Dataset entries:
==========
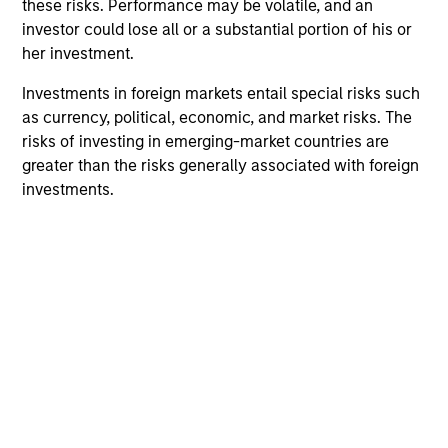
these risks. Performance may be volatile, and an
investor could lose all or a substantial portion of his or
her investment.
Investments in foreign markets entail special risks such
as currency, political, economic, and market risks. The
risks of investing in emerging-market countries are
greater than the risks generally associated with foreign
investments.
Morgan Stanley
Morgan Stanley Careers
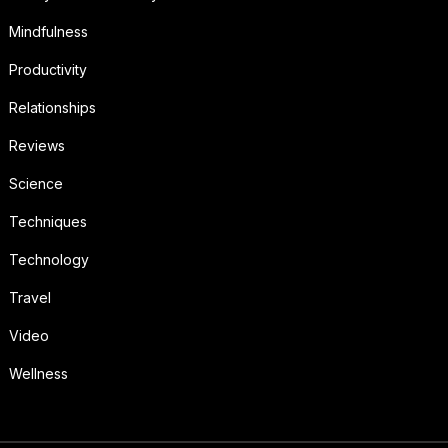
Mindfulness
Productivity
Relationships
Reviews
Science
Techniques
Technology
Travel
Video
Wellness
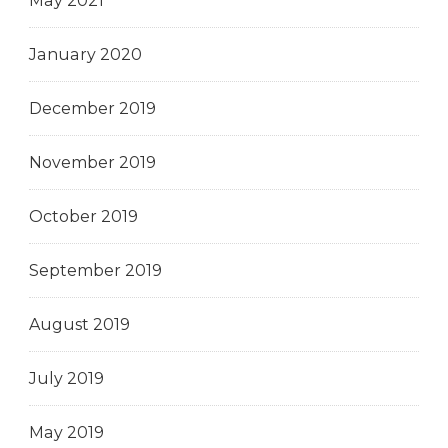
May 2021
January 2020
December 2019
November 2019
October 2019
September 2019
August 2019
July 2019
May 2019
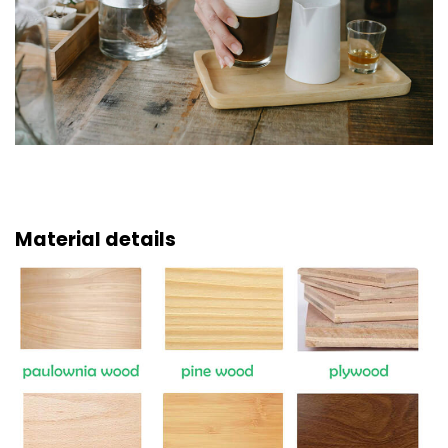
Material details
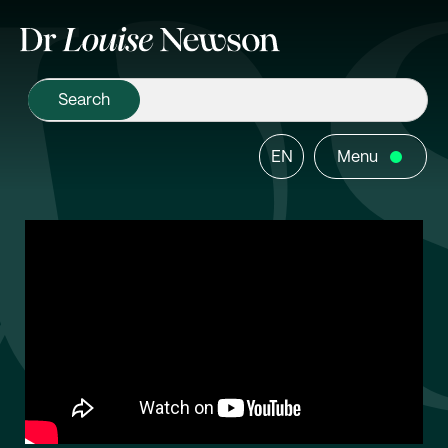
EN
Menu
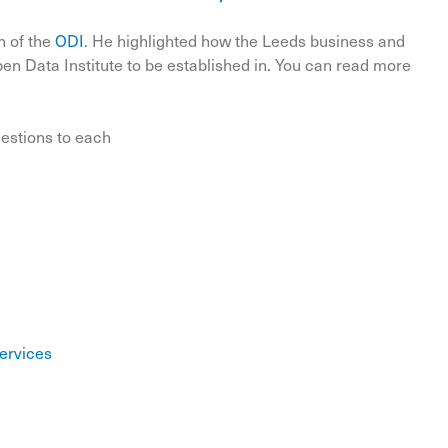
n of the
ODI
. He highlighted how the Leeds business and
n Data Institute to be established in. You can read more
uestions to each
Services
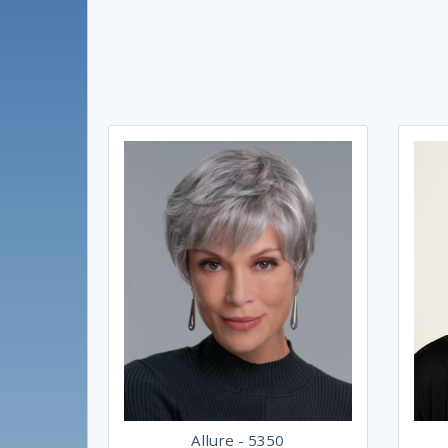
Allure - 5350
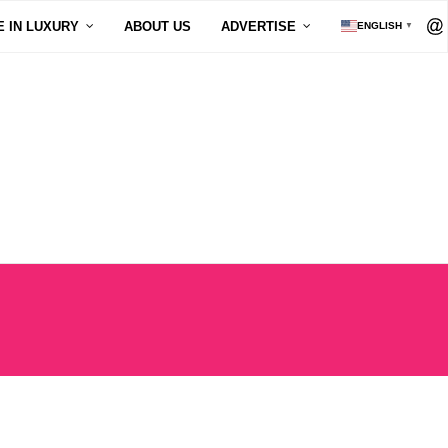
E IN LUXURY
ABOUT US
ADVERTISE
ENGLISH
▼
==========
Exactly reproduce the entries above, minus the pictures.

these risks. Performance may be volatile, and an
investor could lose all or a substantial portion of his or
her investment.
Investments in foreign markets entail special risks such
as currency, political, economic, and market risks. The
risks of investing in emerging-market countries are
greater than the risks generally associated with foreign
investments.
Morgan Stanley
Morgan Stanley Careers
Mindfulness
Productivity
Relationships
Reviews
Science
Techniques
Technology
Travel
Video
Wellness
May 2021
January 2020
December 2019
November 2019
October 2019
September 2019
August 2019
July 2019
May 2019
Material details
EN
Menu
n of the
ODI
. He highlighted how the Leeds business and
n Data Institute to be established in. You can read more
uestions to each
Services
Allure - 5350
E IN LUXURY
ABOUT US
ADVERTISE
ENGLISH
▼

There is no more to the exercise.